You want change, stop spending a trillion dollars a year on the military industrial complex and use that money to fight climate breakdown and renewing every aspect of the social contract.
Then we’ll see what ‘change’ really means.
Until then, tweet away. It won’t do any harm. It won’t matter in the long run but at least people will feel like they are ‘part of the process’ of change.
10 Jan 2018 | Jared Keller | Pacific Standard
“In 1970, former United States Census Bureau director Richard Scammon and electoral demographer Ben Watternberg coined the phrase “demography is destiny.” Writing in their book The Real Majority: An Extraordinary Examination of the American Electorate, Scammon and Watternberg argued that a real governing coalition in American political life “is the one that holds the center ground on an attitudinal belief.” The crux of their argument, which came in the aftermath of a turbulent 1968 presidential election, was that the ideal America is an inclusive America—and, they surmised, it’s only a matter of time before diversity and demographic change make political extremism intolerable.

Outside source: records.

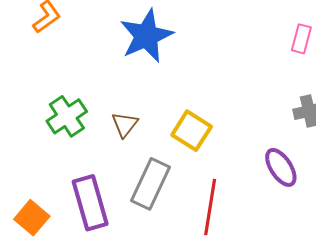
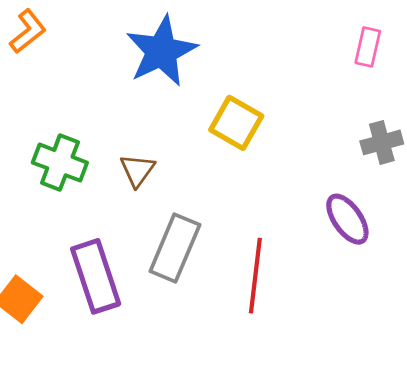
green cross: (67, 116) -> (60, 163), turned -33
yellow square: (192, 131) -> (236, 123), moved

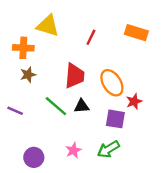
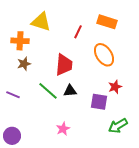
orange rectangle: (136, 33) -> (107, 22), moved
orange ellipse: (112, 83) -> (104, 55), moved
green arrow: (108, 149) -> (118, 126), moved
purple circle: (34, 157) -> (12, 136), moved

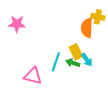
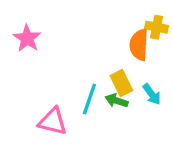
pink star: (17, 24) -> (27, 38), turned 30
cyan arrow: (87, 60) -> (152, 94), moved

Indeed, new research suggests that, despite the apparent devolution of American civil society during the first year of the Trump administration, Scammon and Watternberg’s thesis remains persuasive. A national survey of young Americans between the ages of 15 and 24 (read: younger Millennials and their Generation Z counterparts) released today by the Public Religion Research Institute and MTV reveals that the budding political generation is defined both by a consciousness of systemic and institutional discrimination and an embrace of racial and cultural diversity.
But, more significantly, the new data also signals a particular power shift ahead for a potent political force: toxic masculinity. And in the wake of the #MeToo movement, young Americans seem poised to expand the definition of what it means to be a man—and how those norms and expectations can shape the future of the country.

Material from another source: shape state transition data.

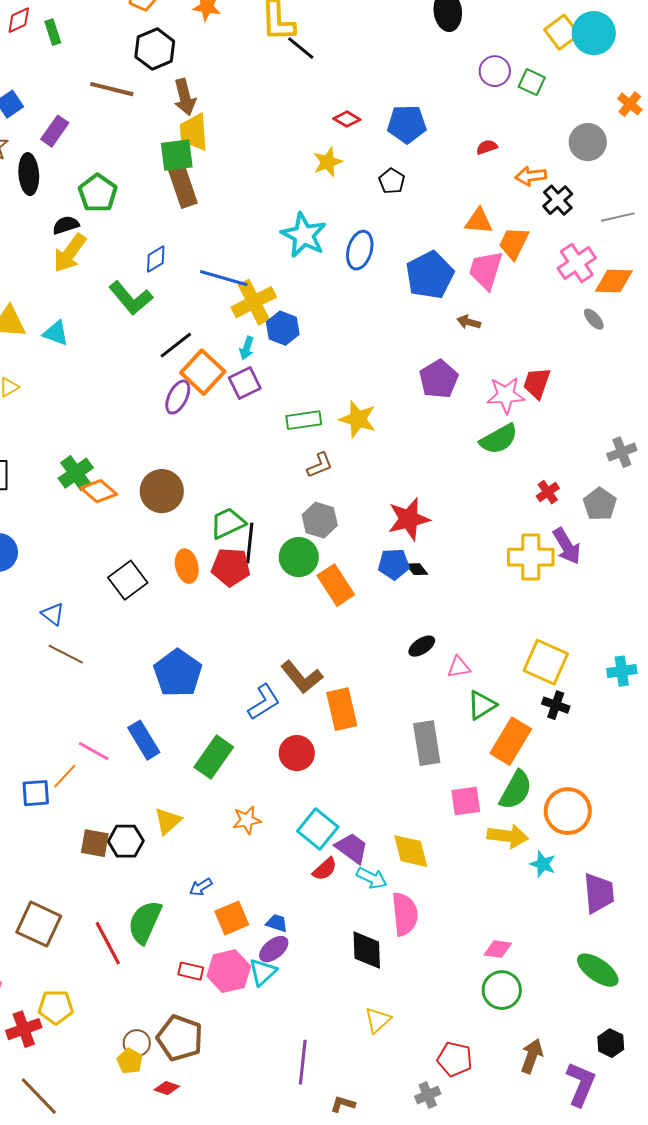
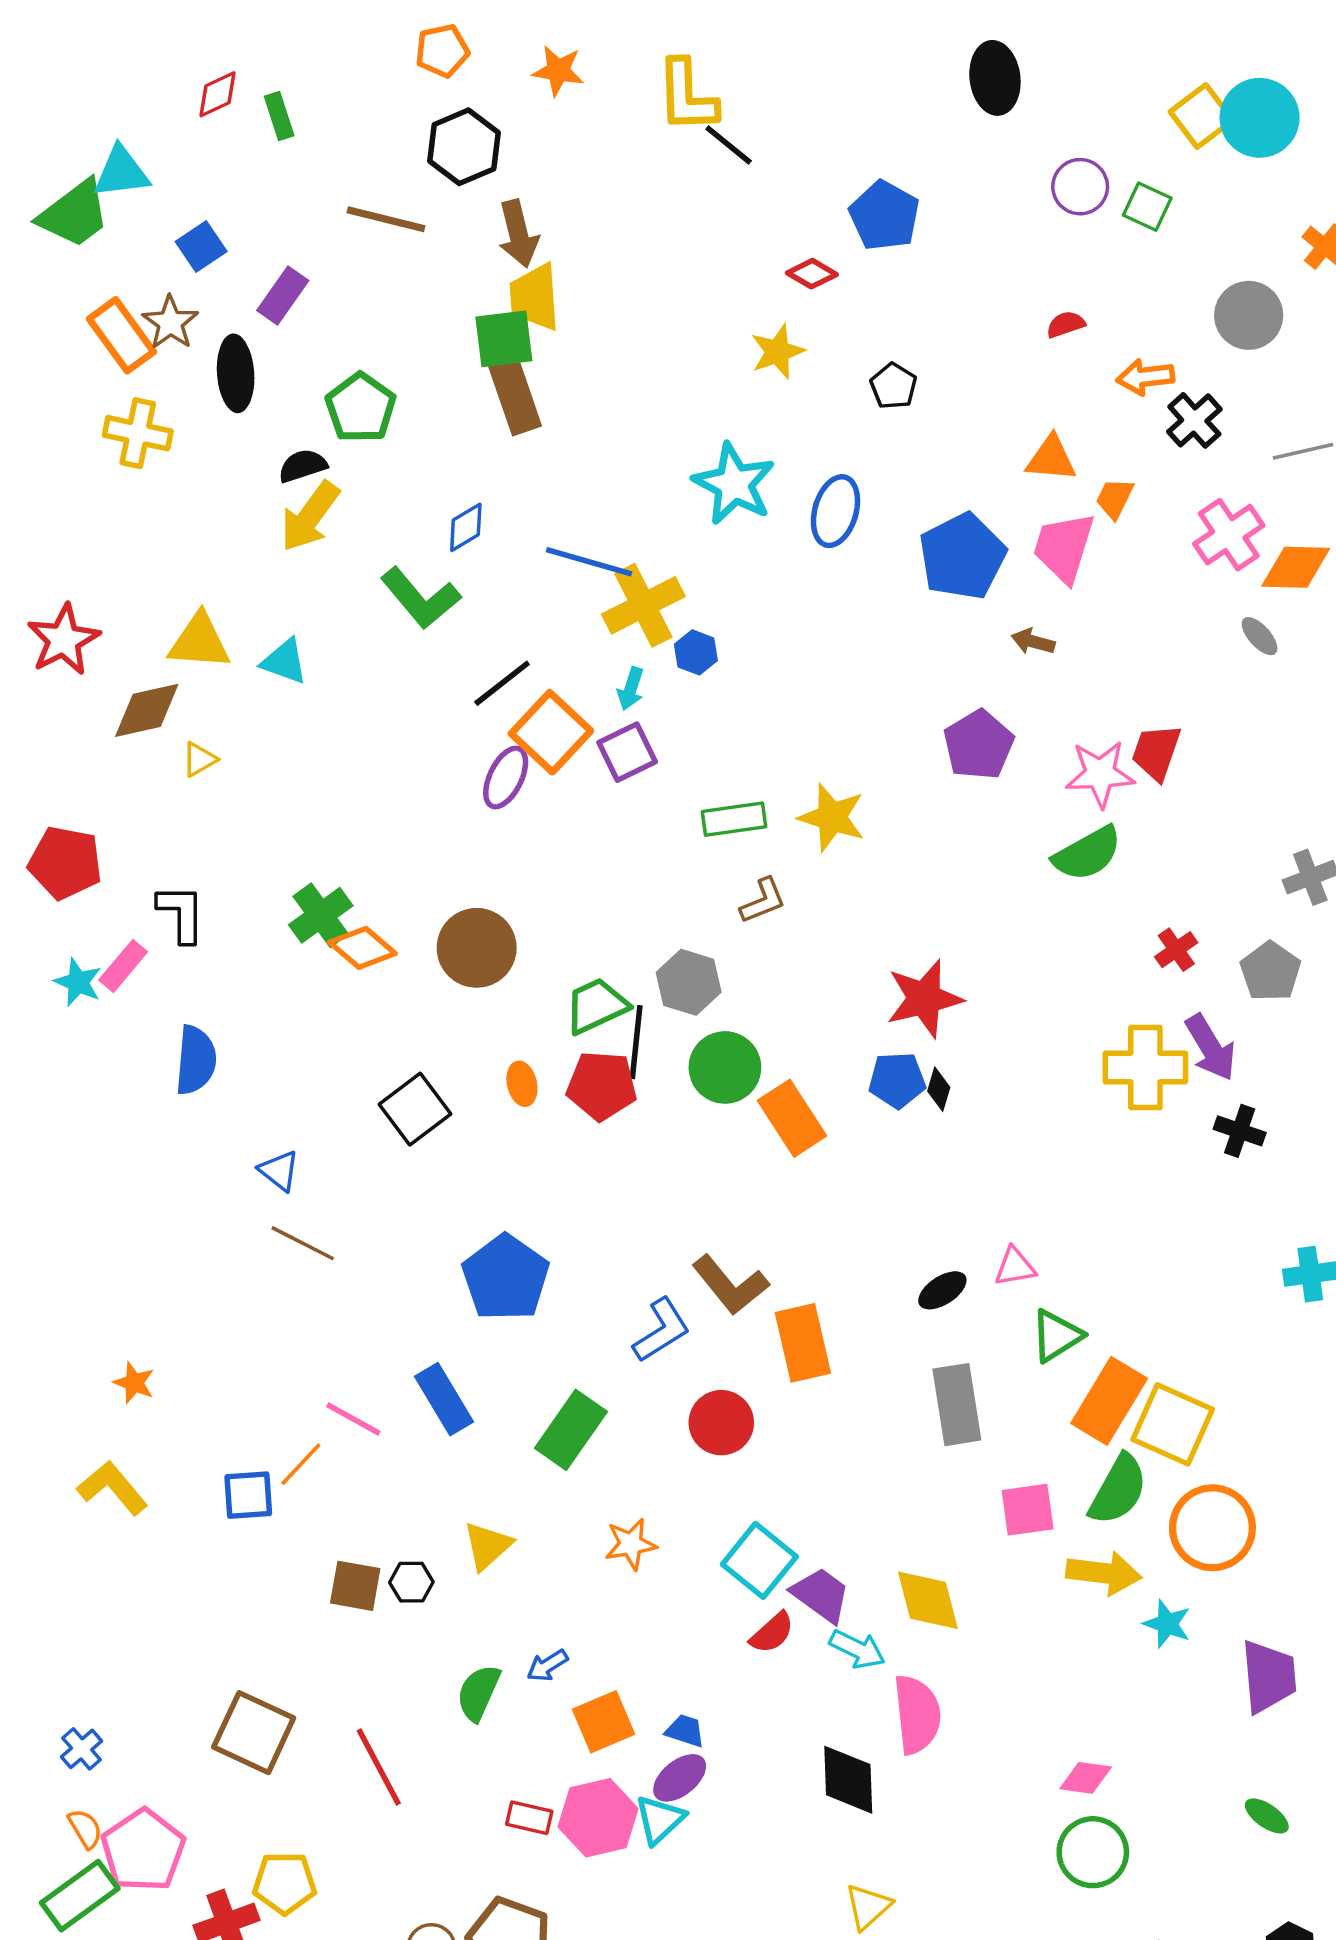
blue pentagon: (407, 124) -> (884, 216), moved, turned 30
orange trapezoid: (514, 243) -> (1115, 498), size x0.7
blue hexagon: (283, 328) -> (696, 652), size x0.7
gray hexagon: (320, 520) -> (689, 982), moved
orange ellipse: (187, 566) -> (522, 1084), size x0.7
black diamond: (417, 569) -> (939, 1089), turned 55
black ellipse: (422, 646) -> (942, 1290), moved
yellow square: (546, 662) -> (1173, 1424), moved
black cross: (556, 705) -> (1240, 1131), moved
black hexagon: (126, 841) -> (411, 1582), size x0.7
green semicircle: (145, 922) -> (478, 1693), moved, size x0.7
green ellipse: (598, 970) -> (1267, 1816), size x0.6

“In the midst of the critical national conversation now taking place on issues of sexual harassment and assault, this survey shows that young Americans in their teens and early twenties see serious negative consequences flowing from traditional depictions of masculinity,” Robert Jones, the chief executive officer of PRRI, said in a statement. “Young women, in particular, are worried that these expectations carry within them the seeds of sexually aggressive or even violent behavior.”
Many of the conclusions in the PRRI/MTV are consistent with the Pew Research Center’s groundbreaking 2010 analysis about Millennials and the changing demographic face of the U.S. According to PRRI, young Americans are increasingly concerned about issues of race and social justice: Eighty percent of young African Americans, 52 percent of young Hispanics, and 46 percent of young white women say race relations are a “critical” issue to them (only 37 percent of young white men agree). The desire for a diverse and vibrant future is alive and well in American youth, despite the calls for a return to white supremacy emboldened by Donald Trump’s 2016 campaign.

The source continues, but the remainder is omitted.